Supplementary Fig. 3 HSCs preferentially require Mettl3 for differentiation in vitro compared with other haematopoietic progenitors.

(a) The proportion of large colonies (estimated >5,000 cells) out of all colonies formed from HSCs or LSK cells (n=6 for control, n=6 for Mx1-cre; Mettl3fl/fl). (b) Representative images of colonies from control and Mx1-cre; Mettl3fl/fl LSK cells. Experiment was repeated four times from biologically independent animals with similar results.
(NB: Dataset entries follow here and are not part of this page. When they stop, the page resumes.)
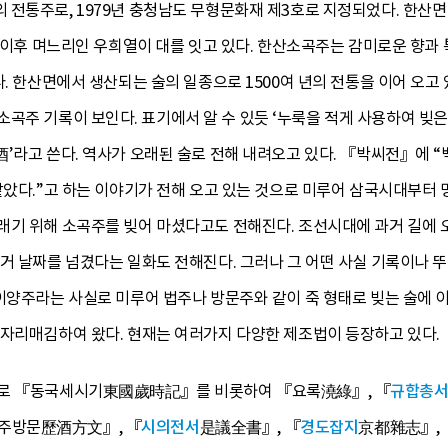
 전통주로, 1979년 충청남도 무형문화재 제3호로 지정되었다. 한산
세 이후 며느리인 우희열이 대를 잇고 있다. 한산소곡주는 감미로운 향과
다. 한산면에서 생산되는 술의 일종으로 1500여 년의 전통을 이어 오고 
곡주 기록이 보인다. 표기에서 알 수 있듯 ‘누룩을 적게 사용하여 빚은
酒’라고 쓴다. 역사가 오래된 술로 전해 내려오고 있다. 『박씨전』에 
같았다.”고 하는 이야기가 전해 오고 있는 것으로 미루어 삼국시대부터 
래기 위해 소곡주를 빚어 마셨다고도 전해진다. 조선시대에 과거 길에 
거 날짜를 넘겼다는 일화도 전해진다. 그러나 그 어떤 사실 기록이나 
이양주라는 사실로 미루어 법주나 방문주와 같이 죽 형태로 빚는 술에 
 자리매김하여 왔다. 현재는 여러가지 다양한 제조법이 등장하고 있다.
으로 『동국세시기東國歲時記』를 비롯하여 『요록澆綠』, 『
규합총
주방문歷酒方文』, 『
시의전서
是議全書』, 『
경도잡지
京都雜志』, 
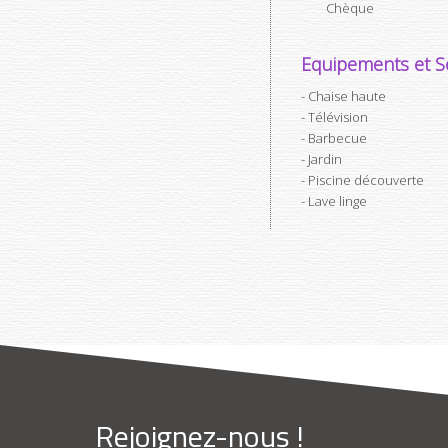
Chèque
Equipements et Se
Chaise haute
Télévision
Barbecue
Jardin
Piscine découverte
Lave linge
Rejoignez-nous !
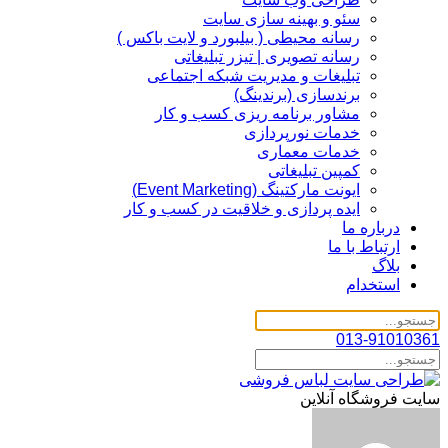
سئو و بهینه سازی سایت
رسانه محیطی ( بیلبورد و لایت باکس )
رسانه تصویری | تیزر تبلیغاتی
تبلیغات و مدیریت شبکه اجتماعی
برندسازی (برندینگ)‌
مشاور برنامه ریزی کسب و کار
خدمات نورپردازی
خدمات معماری
کمپین تبلیغاتی
ایونت مارکتینگ (Event Marketing)
ایده پردازی و خلاقیت در کسب و کار
درباره ما
ارتباط با ما
بلاگ
استخدام
013-91010361
سایت فروشگاه آنلاین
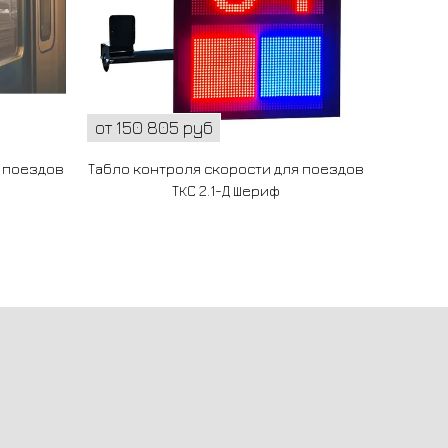
от 150 805 руб
от 136
я поездов
Табло контроля скорости для поездов
Табло к
ТКС 2.1-Д Шериф
ТК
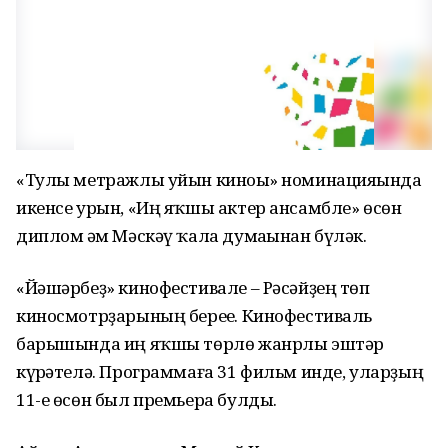
«Тулы метражлы уйын киноһы» номинацияһында
икенсе урын, «Иң яҡшы актер ансамбле» өсөн
диплом һәм Мәскәү ҡала думаһынан бүләк.
«Йәшәрбеҙ» кинофестивале – Рәсәйҙең төп
киносмотрҙарының береһе. Кинофестиваль
барышында иң яҡшы төрлө жанрлы эштәр
күрһәтелә. Программаға 31 фильм инде, уларҙың
11-е өсөн был премьера булды.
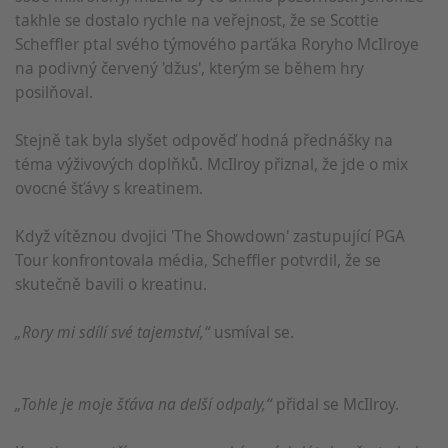
takhle se dostalo rychle na veřejnost, že se Scottie
Scheffler ptal svého týmového parťáka Roryho McIlroye
na podivný červený 'džus', kterým se během hry
posilňoval.
Stejně tak byla slyšet odpověď hodná přednášky na
téma výživových doplňků. McIlroy přiznal, že jde o mix
ovocné šťávy s kreatinem.
Když vítěznou dvojici 'The Showdown' zastupující PGA
Tour konfrontovala média, Scheffler potvrdil, že se
skutečně bavili o kreatinu.
„Rory mi sdílí své tajemství,“
usmíval se.
„Tohle je moje šťáva na delší odpaly,“
přidal se McIlroy.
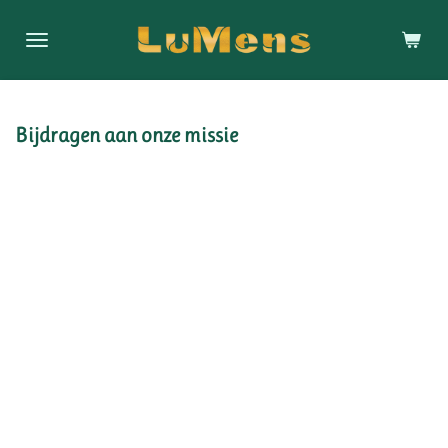
Ga
direct
naar
de
hoofdinhoud
Bijdragen aan onze missie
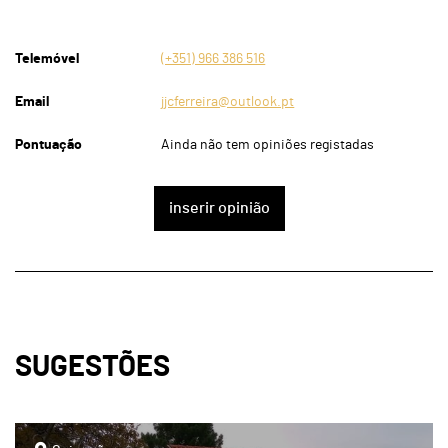
Telemóvel
(+351) 966 386 516
Email
jjcferreira@outlook.pt
Pontuação
Ainda não tem opiniões registadas
inserir opinião
SUGESTÕES
page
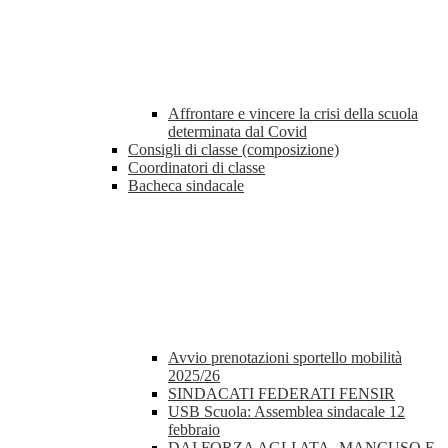
Affrontare e vincere la crisi della scuola
determinata dal Covid
Consigli di classe (composizione)
Coordinatori di classe
Bacheca sindacale
Avvio prenotazioni sportello mobilità
2025/26
SINDACATI FEDERATI FENSIR
USB Scuola: Assemblea sindacale 12
febbraio
DAI FORZA AGLI ATA- MANCUSO E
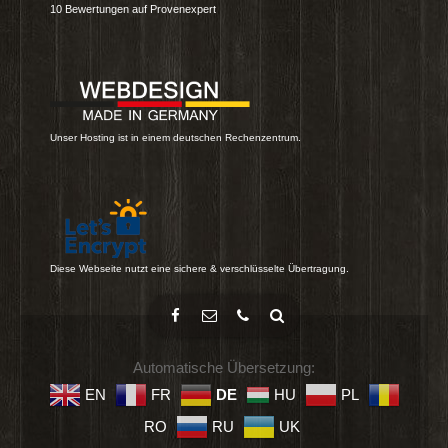
10
Bewertungen auf Provenexpert
Unser Hosting ist in einem deutschen Rechenzentrum.
Diese Webseite nutzt eine sichere & verschlüsselte Übertragung.
Automatische Übersetzung:
EN
FR
DE
HU
PL
RO
RU
UK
Scale bars are 400um. (c) Representative genotyping image of colonies formed by single HSCs grouped by size. Experiment was repeated four times from biologically independent animals with similar results. Unprocessed gel scans are in Supplementary Fig. 7. (d) Quantification of the frequency of Gr1+ and Mac1+ cells by flow cytometry on colony cells from splenic HSCs in Mx1-cre; Mettl3fl/fl mice at least 14 days after pIpC treatment with prominent splenomegaly compared to controls (n=5 for control, n=5 for Mx1-cre; Mettl3fl/fl). (e) Number of colonies formed from control and Mx1-cre; Mettl3fl/fl cells of the indicated populations 10 days after pIpC treatment. 200 LSK cells, 50 MPP cells, 24 CD150-CD48+LSK and 24 CD150+CD48+LSK cells were plated per experiment. (For LSK and MPP: n=4 for control, n=4 for Mx1-cre; Mettl3fl/fl; for CD150-CD48+LSK and CD150+CD48+LSK: n=3 for control, n=3 for Mx1-cre; Mettl3fl/fl). (f) Quantification of the frequency of Gr1+ and Mac1+ cells by flow cytometry on colony cells from the indicated cell populations from mice 10 days after pIpC treatment. (MPP: n=7 for control, n=7 for Mx1-cre; Mettl3fl/fl; CD150-CD48+LSK: n=10 for control, n=8 for Mx1-cre; Mettl3fl/fl; CD150+CD48+LSK: n=7 for control, n=6 for Mx1-cre; Mettl3fl/fl;). All samples are from biologically independent animals. Values are shown as individual points with mean ± s.d. P values were determined by unpaired two-sided Student’s t-test.

Supplementary Fig. 4 HSCs, but not mature myeloid cells, require Mettl3 for function in vivo.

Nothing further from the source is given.